WASHINGTON — Saudi Arabia's crown prince and de facto ruler, Mohammad Bin Salman, approved an operation "to capture or kill" Washington Post columnist Jamal Khashoggi, according to a newly declassified U.S. intelligence report released Friday.
U.S. intelligence officials came to that conclusion based on several factors, including the direct involvement of a top Bin Salman adviser in Khashoggi's murder and "the crown prince's support for using violent measures to silence dissidents abroad," the report states.

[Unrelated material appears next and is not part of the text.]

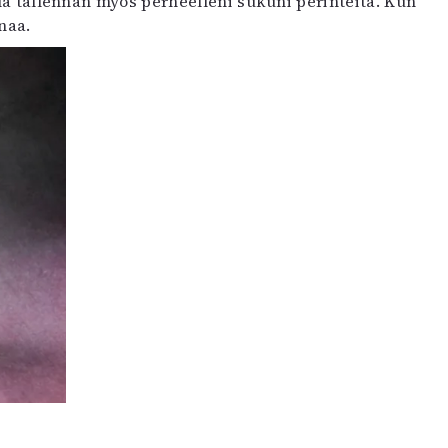
lla tallennan myös perheelleni sukuni perinteitä. Kun
naa.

"Since 2017, the crown prince has had absolute control of the Kingdom's security and intelligence organizations, making it highly unlikely that Saudi officials would have carried out an operation of this nature without the crown prince's authorization," says the four-page document released by the Office of National Intelligence.
Lawmakers said the long-anticipated report demands a forceful U.S. response – including possible penalties for the crown prince, who is known by his initials as MBS.

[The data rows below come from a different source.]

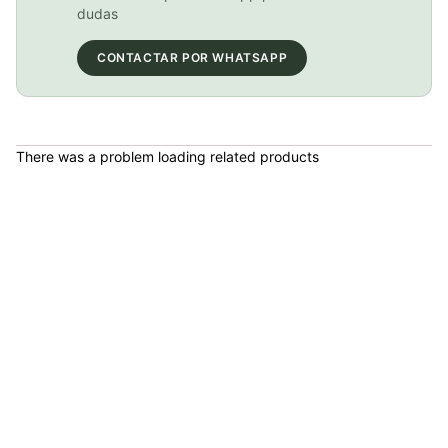
COP 115,000.00
dudas
CONTACTAR POR WHATSAPP
Cadenilla Kmc 11v Gold Bicicletas Mtb Trekking Enduro 118l
COP 197,000.00
There was a problem loading related products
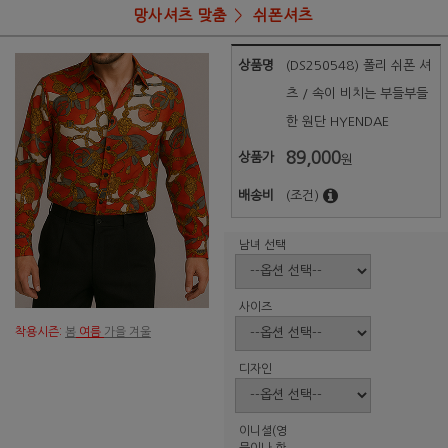
망사셔츠 맞춤
쉬폰셔츠
상품명
(DS250548) 폴리 쉬폰 셔
츠 / 속이 비치는 부들부들
한 원단 HYENDAE
89,000
상품가
원
배송비
(조건)
남녀 선택
사이즈
착용시즌:
봄
여름
가을 겨울
디자인
이니셜(영
문이나 한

“The highest levels of the Saudi government, including Crown Prince Mohammed bin Salman, are culpable in the murder of journalist and American resident Jamal Khashoggi," said Rep. Adam Schiff, D-Calif., the chairman of the House Intelligence Committee.
"The Biden Administration will need to follow this attribution of responsibility with serious repercussions against all of the responsible parties it has identified, and also reassess our relationship with Saudi Arabia," Schiff said.
But the Biden administration quickly signaled it would not take action directly against the crown prince.
The State Department said it would use a "Khashoggi ban" to impose visa restrictions "on those who engage in extraterritorial attacks on journalists or activists."
Secretary of State Antony Blinken said the new visa restriction policy would apply to 76 Saudi individuals believed to have been engaged in threatening dissidents overseas, including but not limited to the Khashoggi killing.
The Treasury Department also announced sanctions against Ahmed al-Assiri, a high-ranking Saudi military official who was fired from his position after Khashoggi's murder.
But the crown prince was not targeted in Friday's actions – a decision Blinken defended as part of a strategy to preserve a pivotal U.S. alliance.
"The relationship with Saudi Arabia is bigger than any one individual," Blinken told reporters at a news conference Friday. He said America's alliance with Saudi Arabia remains important and reiterated U.S. support for the kingdom's ability to defend itself.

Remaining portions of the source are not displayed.